Steve Jobs the film comes with some hefty pedigree and baggage partially due to its real-life subject, Steve Jobs the man. Meant as a sort of a spiritual follow-up to the also true life but highly fictionalized/stylized The Social Network, famed screenwriter Aaron Sorkin has crafted the enigmatic life of the titular Apple co-founder, based on the authorized biography by Walter Isaacson, into a tightly structured character study expressing all the madness and methodology of a visionary technologist. Under the stylistic direction of Danny Boyle, it's a film filled with highly entertaining personal contradictions and Sorkin's trademark writing/dialogue.

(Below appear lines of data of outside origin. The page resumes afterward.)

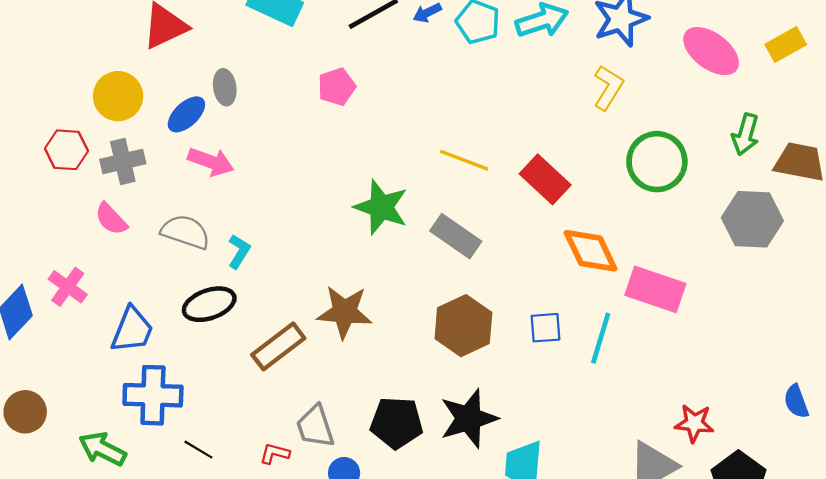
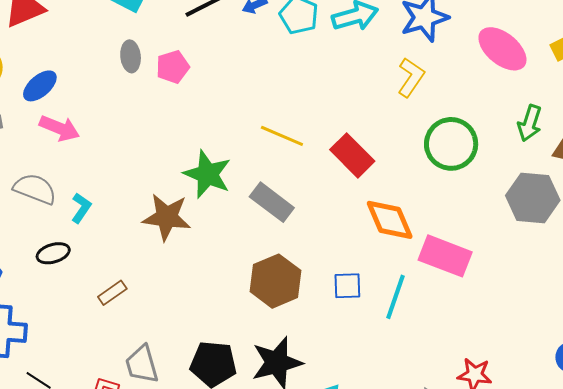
gray ellipse: (225, 87) -> (131, 56), moved
black ellipse: (209, 304) -> (53, 253), size x0.7
brown star: (344, 312) -> (167, 217), moved
brown rectangle: (278, 346) -> (112, 293), size x0.6

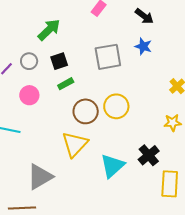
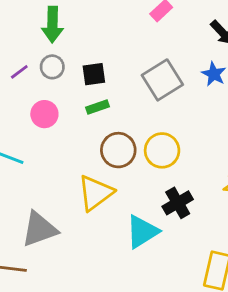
green arrow: (49, 30) -> (52, 25), moved, turned 125
gray square: (108, 57) -> (162, 80), turned -32
black cross: (149, 155) -> (178, 203), moved

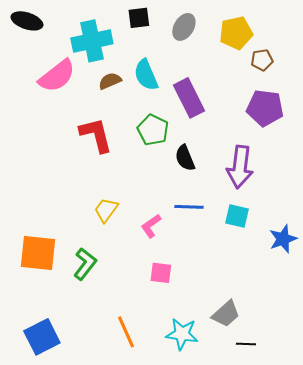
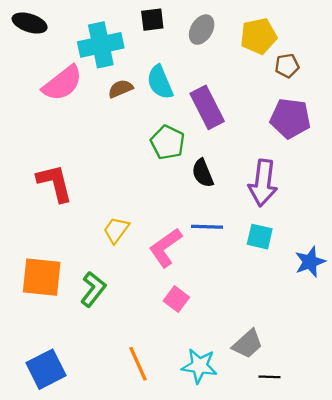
red L-shape: (96, 135) -> (55, 183), moved
pink L-shape: (151, 226) -> (165, 248), size x1.5
pink square: (161, 273) -> (176, 299), turned 30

Taking place before three separate and different product launches and time periods in 1984 (the Macintosh), 1988 (NeXTcube), and 1998 (iMac) represented through distinct filming formats (16mm film, 35mm, and digital video), Steve Jobs has all of Boyle's trademark kinetic energy and dazzling visuals as he injects various scenes of walking and talking in and out of theatre hallways with stylistic flair and wit.
What Michael Fassbender captures so well as Jobs is his elusiveness and complete arrogance. Sorkin moulds the film around a father and daughter story mirroring his own and Boyle's paternal feelings. Lisa Brennan-Jobs, Jobs' estranged daughter is portrayed by three actresses at different ages (Makenzie Moss, Ripley Sobo, and Perla Haney-Jardine) and their often tumultuous relationship along with Lisa's mother (played by Katherine Waterston) are firmly at the heart of the narrative putting all his ambition and drive into a greater human context.
What makes the unconventional, semi-biographical film so compelling, despite the limitations and repetitive nature of its somewhat contrived real-time three act structure across time periods, is the repertory cast of actors playing the same characters at different ages. Kate Winslet is essential and remarkable as Joanna Hoffman, Jobs' closest collaborator and head of marketing, who gives a window into his madness as one of his few challengers and loyalists. Seth Rogen does fine dramatic but still charming work as the affable but occasionally combative Apple co-founder, Steve Wozniak (who was a consultant on the film). Jeff Daniels and Michael Stuhlbarg also pitch in with superb supporting turns playing both aids and foils to Jobs' distinct vision as former Apple CEO John Sculley and original Mac team member Andy Hertzfeld.
Instead of just further mythologizing Jobs into our greater popular culture, Sorkin and Boyle make Steve Jobs a complete cinematic and theatrical experience full of all the expected Shakespearean drama and intrigue you would expect from such a dominant, influential cultural figure. Fassbender is able to both shed and reinterpret the popular image of a man so ingrained in our public consciousness through expressing reimagined versions of his trademark product launches. Steve Jobs the film is remarkably able to think differently about Steve Jobs the human being.